Austin, TX (Law Firm Newswire) October 24, 2014 — The Texas Supreme Court has heard arguments in Hooks v. Samson Lone Star, a case of alleged fraud in mineral royalties. The lawsuit concerns an issue of major importance in the Texas oil and gas industry.
In the case, plaintiff and landowner Charles Hooks accuses Samson Lone Star, an oil and gas partnership, of withholding royalties. Hooks claims that Samson violated the terms of a lease of his land by drilling another well on adjacent property without paying Hooks additional royalties. Samson argues that the statute of limitations has passed for Hooks to file a case against the company over the issue. But Hooks has said that Samson provided him with false information about the well, and he only discovered the discrepancy years later.

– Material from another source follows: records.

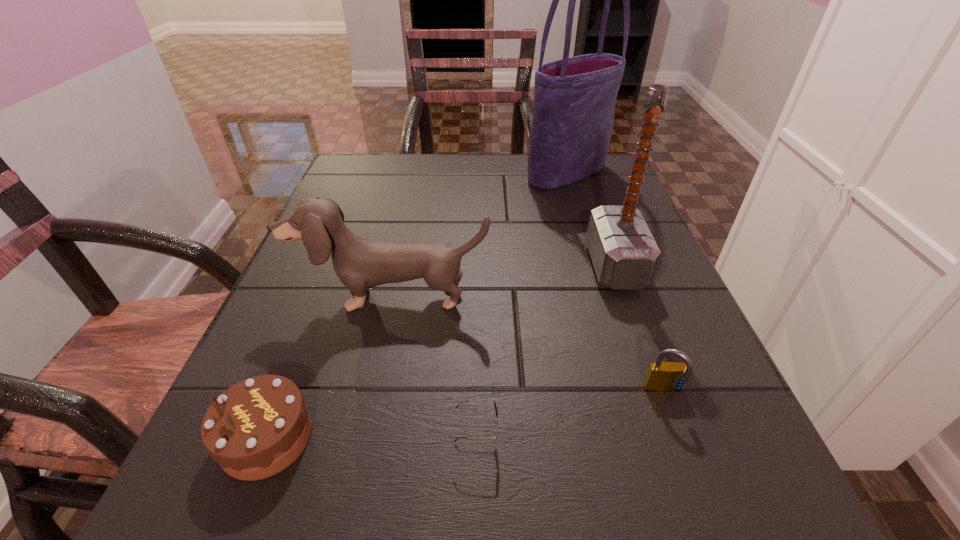 Where is `object that stands as the fifth closest to the tallest object`? object that stands as the fifth closest to the tallest object is located at coordinates (258, 427).

You are a GUI agent. You are given a task and a screenshot of the screen. Output one action in this format:
    pyautogui.click(x=<x>, y=<y>)
    Task: Click on the blank area in the image that satisfies the following two spatial constraints: 1. on the side with the combination dials of the padlock; 2. in front of the lenses of the sunglasses
    
    Given the screenshot: What is the action you would take?
    pyautogui.click(x=682, y=438)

“This is a fascinating case,” noted Austin oil and gas lawyer Gregory D. Jordan. “It pits arguable deception and fraud against a duty to check public records. A number of cases in recent years have tended to emphasize a plaintiff’s obligation to inspect public records. It will be very interesting to see if this tendency continues in the face of specific allegations of fraud and deception.”
Hooks claims that when Samson leased his land along the Pine Island Bayou, which straddles Hardin and Jefferson counties, the company agreed not to drill any other well within 1,320 feet of Hooks’ property line. If such a well was drilled on the land of adjacent property owners, then Samson agreed to pay compensatory royalties or drill an offset well to prevent drainage.

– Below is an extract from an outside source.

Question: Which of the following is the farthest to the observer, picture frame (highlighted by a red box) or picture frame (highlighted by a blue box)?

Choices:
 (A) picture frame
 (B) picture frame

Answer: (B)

Hooks claims that in 2000, Samson drilled a well that came within 1,080 feet of his property, but the company sent him a map showing that the well was 1,400 feet from his property. Hooks claims he accepted Samson’s representation and did not discover the alleged fraud until 2006.
A Jefferson County jury decided in Hooks’ favor, saying that Samson owed him $21 million in royalties. But the ruling was reversed by the First Court of Appeals in Houston, which ruled that the statute of limitations had passed and that Hooks had a responsibility to exercise due diligence and check public records to discover the discrepancy earlier.
Now the Texas Supreme Court should put the question to rest.